_Requirement_
Please transcribe only the lines that run from the line bearing "De zachte omhelzing" to the end of the entries, keeping both end lines. Skip the pictures.

_Data extracts_

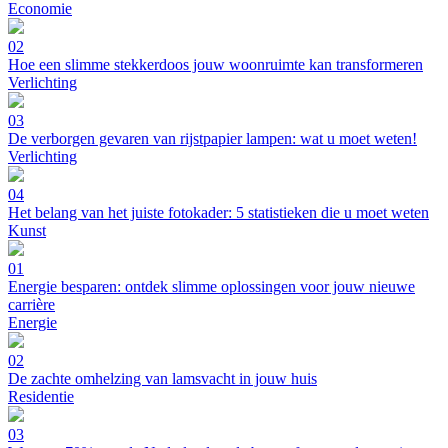
Economie
02
Hoe een slimme stekkerdoos jouw woonruimte kan transformeren
Verlichting
03
De verborgen gevaren van rijstpapier lampen: wat u moet weten!
Verlichting
04
Het belang van het juiste fotokader: 5 statistieken die u moet weten
Kunst
01
Energie besparen: ontdek slimme oplossingen voor jouw nieuwe
carrière
Energie
02
De zachte omhelzing van lamsvacht in jouw huis
Residentie
03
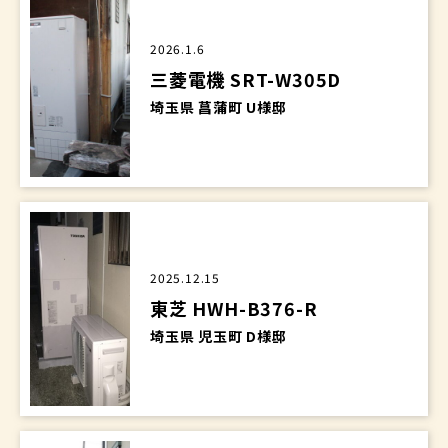
2026.1.6
三菱電機 SRT-W305D
埼玉県 菖蒲町 U様邸
2025.12.15
東芝 HWH-B376-R
埼玉県 児玉町 D様邸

_Task response_
De zachte omhelzing van lamsvacht in jouw huis
Residentie
03
2026.1.6
三菱電機 SRT-W305D
埼玉県 菖蒲町 U様邸
2025.12.15
東芝 HWH-B376-R
埼玉県 児玉町 D様邸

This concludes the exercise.